Stored data entries:
----------
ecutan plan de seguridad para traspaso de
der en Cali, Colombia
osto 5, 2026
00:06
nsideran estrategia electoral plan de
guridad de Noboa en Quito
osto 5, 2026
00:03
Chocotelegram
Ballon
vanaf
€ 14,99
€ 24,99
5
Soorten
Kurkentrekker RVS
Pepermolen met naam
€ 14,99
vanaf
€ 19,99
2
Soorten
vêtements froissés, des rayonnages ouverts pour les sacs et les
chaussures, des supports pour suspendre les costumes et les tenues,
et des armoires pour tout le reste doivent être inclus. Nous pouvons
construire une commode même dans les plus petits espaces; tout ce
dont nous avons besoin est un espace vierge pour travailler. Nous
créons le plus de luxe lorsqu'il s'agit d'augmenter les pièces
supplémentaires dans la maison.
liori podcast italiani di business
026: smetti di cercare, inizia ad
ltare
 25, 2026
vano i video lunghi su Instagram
----------
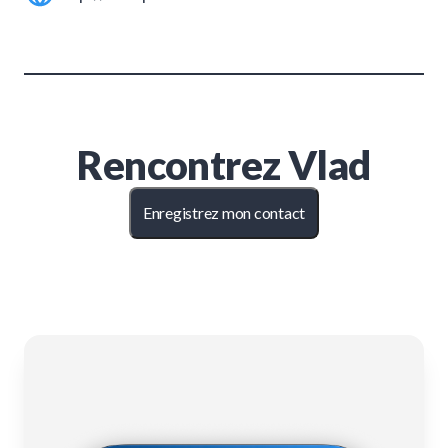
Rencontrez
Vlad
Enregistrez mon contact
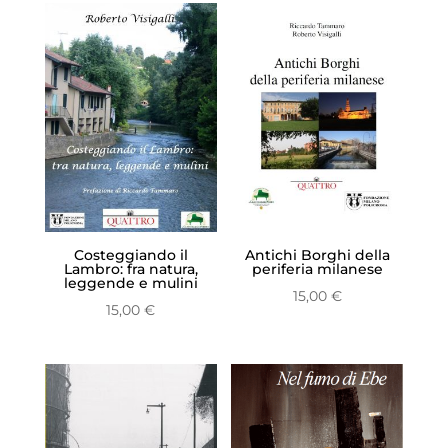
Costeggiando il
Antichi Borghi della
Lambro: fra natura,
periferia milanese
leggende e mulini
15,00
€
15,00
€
----------
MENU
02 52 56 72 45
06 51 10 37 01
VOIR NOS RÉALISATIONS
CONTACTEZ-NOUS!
----------
* **WHAT THE EXERCISE ASKS**: Copy the lines above exactly. Start with the line containing "nsideran estrategia electoral plan de", end with the line containing "créons le plus", and include both.

* **EXERCISE SOLUTION**:
nsideran estrategia electoral plan de
guridad de Noboa en Quito
osto 5, 2026
00:03
Chocotelegram
Ballon
vanaf
€ 14,99
€ 24,99
5
Soorten
Kurkentrekker RVS
Pepermolen met naam
€ 14,99
vanaf
€ 19,99
2
Soorten
vêtements froissés, des rayonnages ouverts pour les sacs et les
chaussures, des supports pour suspendre les costumes et les tenues,
et des armoires pour tout le reste doivent être inclus. Nous pouvons
construire une commode même dans les plus petits espaces; tout ce
dont nous avons besoin est un espace vierge pour travailler. Nous
créons le plus de luxe lorsqu'il s'agit d'augmenter les pièces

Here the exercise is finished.